3.  **Pricing & Volume:** While `Amount` and `Boxes_Shipped` showed a positive correlation, the variability indicated diverse pricing strategies or product mixes (`Price_Per_Box` varied).
4.  **Trends & Seasonality:**
    *   **Monthly Trends:** The time series analysis revealed fluctuations in monthly sales, and the seasonal decomposition strongly suggested an annual seasonal pattern (likely peaking mid-year, though the dataset covers less than a full year, making definitive long-term conclusions tentative).
    *   **Day-of-Week:** Some minor variations were observed, but no overwhelmingly dominant day stood out across the entire dataset (though specific products/countries might differ).
5.  **Interactions:** The Two-Way ANOVA suggested a significant interaction effect between `Country` and `Product` on `Amount` (p < 0.05).
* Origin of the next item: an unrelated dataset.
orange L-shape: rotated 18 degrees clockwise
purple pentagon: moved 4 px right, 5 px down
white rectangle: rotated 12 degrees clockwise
This is a crucial finding, indicating that the success of a specific product is dependent on the country it's sold in, highlighting the need for localized strategies.
6.  **Predictive Potential:**
    *   **Forecasting:** Time series forecasting of monthly sales appears feasible. Both SARIMA and Prophet models demonstrated the ability to capture the underlying patterns (trend/seasonality), though performance depends heavily on proper parameter tuning. Prophet offered simpler implementation for seasonality handling. Forecast accuracy (MAE/RMSE) indicated potential utility for planning.
    *   **Regression:** Predicting individual transaction amounts (log-transformed) is possible. Tree-based models like Random Forest showed better performance (higher R², lower MAE/RMSE on the original scale after back-transformation) than regularized linear regression (Ridge). Key predictors identified by Random Forest included `Boxes_Shipped_Log`, specific `Product` types, `Country`, and certain `Sales_Person` identifiers, confirming the importance of these factors.

**Limitations:**

*   The dataset covered a limited time frame (Jan-Aug 2022), restricting the definitive analysis of long-term trends and full annual seasonality.
*   The absence of the 'Customer Segment' column prevented analysis based on customer types (Retail vs. Wholesale).
*   The modeling performed used illustrative parameters; hyperparameter tuning is required for production-level accuracy.

**Recommendations & Actionable Insights:**

1.  **Focus Resources:** Concentrate marketing and inventory efforts on top-performing countries (e.g., USA, Australia) and high-revenue products. Investigate *why* these perform well – is it market fit, sales effort, or pricing?
2.  **Localized Strategies:** Leverage the interaction finding. Tailor product promotions and potentially stock levels based on country-specific preferences. Avoid a one-size-fits-all approach.
3.  **Sales Team Management:** Analyze the performance differences between salespersons. Identify best practices from top performers and provide targeted support or training for others.
4.  **Inventory & Demand Planning:** Utilize the forecasting models (after tuning) to better predict monthly demand, optimizing stock levels and reducing holding costs or stockouts, especially considering the identified seasonality.
5.  **Pricing Analysis:** Further investigate the drivers of `Price_Per_Box` variations. Are there opportunities for optimization or bundling based on product and country?
6.  **Data Enhancement:** If possible, acquire 'Customer Segment' data to unlock deeper insights into purchasing behavior across different customer types. Extend the time frame of data collection for more robust trend and seasonality analysis.

In conclusion, this analysis provides a solid foundation for data-driven decision-making in the chocolate sales business. By focusing on key geographical markets, popular products, understanding localized preferences, and leveraging predictive models, the company can optimize strategies for increased revenue and efficiency.